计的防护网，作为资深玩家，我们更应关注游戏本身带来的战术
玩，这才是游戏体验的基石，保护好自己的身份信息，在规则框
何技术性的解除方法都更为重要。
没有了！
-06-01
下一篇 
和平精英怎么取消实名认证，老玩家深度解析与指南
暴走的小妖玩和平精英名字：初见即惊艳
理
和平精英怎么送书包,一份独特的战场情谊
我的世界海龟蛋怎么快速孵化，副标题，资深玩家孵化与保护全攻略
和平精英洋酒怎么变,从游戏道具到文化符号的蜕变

+ + + + + + +

What to do: Restate every record above, exactly, in full.

Answer section:
计的防护网，作为资深玩家，我们更应关注游戏本身带来的战术
玩，这才是游戏体验的基石，保护好自己的身份信息，在规则框
何技术性的解除方法都更为重要。
没有了！
-06-01
下一篇 
和平精英怎么取消实名认证，老玩家深度解析与指南
暴走的小妖玩和平精英名字：初见即惊艳
理
和平精英怎么送书包,一份独特的战场情谊
我的世界海龟蛋怎么快速孵化，副标题，资深玩家孵化与保护全攻略
和平精英洋酒怎么变,从游戏道具到文化符号的蜕变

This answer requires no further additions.